**ACTIVITY**.
Go through the entries, filter for the word "Obruk", and copy every line that has it.

┌─ RECORDS TO USE

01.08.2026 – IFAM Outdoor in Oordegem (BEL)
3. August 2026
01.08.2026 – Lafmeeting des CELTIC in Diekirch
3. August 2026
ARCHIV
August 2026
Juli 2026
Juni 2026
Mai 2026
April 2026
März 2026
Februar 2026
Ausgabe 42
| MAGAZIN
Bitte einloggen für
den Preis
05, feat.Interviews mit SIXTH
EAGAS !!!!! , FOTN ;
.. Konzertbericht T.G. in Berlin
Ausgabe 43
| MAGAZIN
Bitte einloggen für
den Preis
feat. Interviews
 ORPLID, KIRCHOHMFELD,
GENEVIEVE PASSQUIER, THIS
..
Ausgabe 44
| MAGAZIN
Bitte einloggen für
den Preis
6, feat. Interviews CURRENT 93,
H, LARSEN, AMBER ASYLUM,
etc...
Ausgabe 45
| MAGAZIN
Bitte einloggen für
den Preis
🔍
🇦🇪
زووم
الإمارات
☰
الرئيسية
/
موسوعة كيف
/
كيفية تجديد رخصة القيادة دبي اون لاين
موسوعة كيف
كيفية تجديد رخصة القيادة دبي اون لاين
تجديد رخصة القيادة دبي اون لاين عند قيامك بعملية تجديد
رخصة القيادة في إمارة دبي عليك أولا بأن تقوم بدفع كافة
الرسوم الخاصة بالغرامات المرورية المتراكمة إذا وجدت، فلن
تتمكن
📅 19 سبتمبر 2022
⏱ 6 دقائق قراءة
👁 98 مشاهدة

└─
┌─ RECORDS TO USE

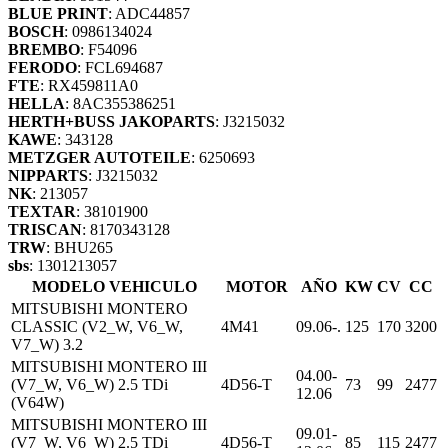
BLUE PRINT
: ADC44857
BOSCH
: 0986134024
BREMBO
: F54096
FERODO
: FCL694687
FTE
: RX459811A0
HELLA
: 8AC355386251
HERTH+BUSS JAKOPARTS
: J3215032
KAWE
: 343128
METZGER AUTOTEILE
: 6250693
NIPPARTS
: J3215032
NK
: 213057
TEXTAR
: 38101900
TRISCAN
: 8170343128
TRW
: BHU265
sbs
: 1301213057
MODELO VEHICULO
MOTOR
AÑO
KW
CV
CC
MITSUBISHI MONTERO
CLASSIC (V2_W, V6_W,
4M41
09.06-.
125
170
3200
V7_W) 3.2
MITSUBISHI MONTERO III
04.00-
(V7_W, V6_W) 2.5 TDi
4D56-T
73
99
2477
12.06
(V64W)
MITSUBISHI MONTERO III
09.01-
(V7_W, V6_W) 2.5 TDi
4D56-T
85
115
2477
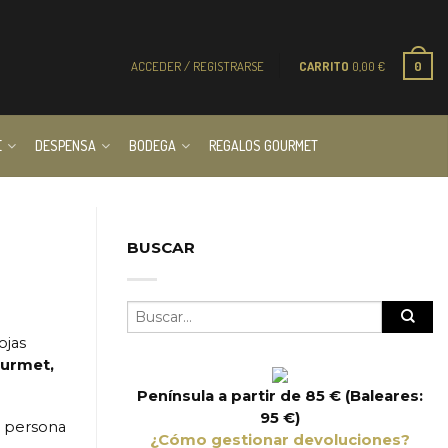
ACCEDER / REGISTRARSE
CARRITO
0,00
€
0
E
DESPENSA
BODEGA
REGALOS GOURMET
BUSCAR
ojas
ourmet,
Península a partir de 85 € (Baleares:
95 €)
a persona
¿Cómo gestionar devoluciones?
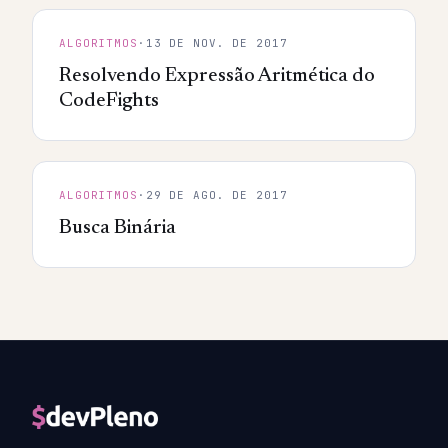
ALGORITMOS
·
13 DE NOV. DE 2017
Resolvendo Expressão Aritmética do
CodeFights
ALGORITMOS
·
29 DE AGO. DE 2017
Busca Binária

└─
┌─ RECORDS TO USE

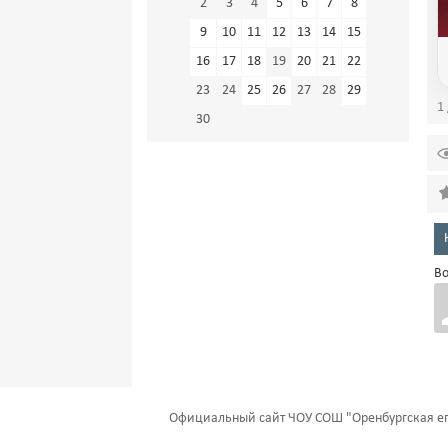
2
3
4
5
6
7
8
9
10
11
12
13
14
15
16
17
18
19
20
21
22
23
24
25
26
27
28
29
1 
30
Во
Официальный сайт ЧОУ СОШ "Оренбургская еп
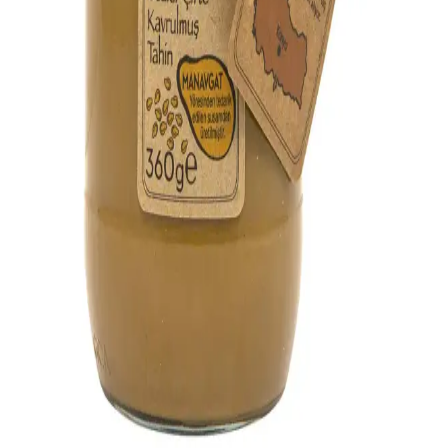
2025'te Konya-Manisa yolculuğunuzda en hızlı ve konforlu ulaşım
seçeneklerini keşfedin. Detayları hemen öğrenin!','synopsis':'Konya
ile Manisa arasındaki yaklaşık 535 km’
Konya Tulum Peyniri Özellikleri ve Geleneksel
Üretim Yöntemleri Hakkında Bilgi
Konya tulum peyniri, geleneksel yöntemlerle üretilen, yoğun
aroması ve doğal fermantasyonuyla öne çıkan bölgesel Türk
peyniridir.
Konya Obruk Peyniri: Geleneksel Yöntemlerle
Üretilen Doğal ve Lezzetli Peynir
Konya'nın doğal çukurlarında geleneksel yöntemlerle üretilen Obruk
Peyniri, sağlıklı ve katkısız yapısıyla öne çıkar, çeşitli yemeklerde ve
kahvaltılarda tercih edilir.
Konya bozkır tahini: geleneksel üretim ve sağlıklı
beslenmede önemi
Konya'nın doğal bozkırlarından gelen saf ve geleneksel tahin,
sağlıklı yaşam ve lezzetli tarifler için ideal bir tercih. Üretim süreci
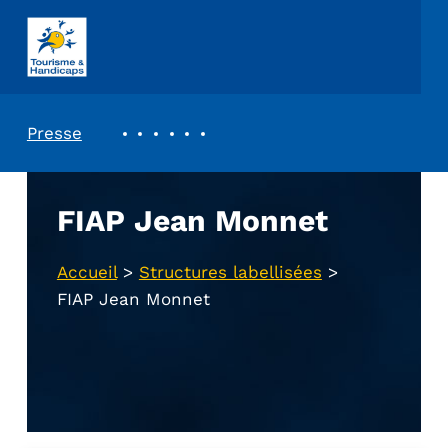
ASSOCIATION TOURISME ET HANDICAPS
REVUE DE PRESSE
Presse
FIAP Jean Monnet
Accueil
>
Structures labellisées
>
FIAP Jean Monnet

└─

**EXPECTED OUTPUT**.
Konya Obruk Peyniri: Geleneksel Yöntemlerle
Konya'nın doğal çukurlarında geleneksel yöntemlerle üretilen Obruk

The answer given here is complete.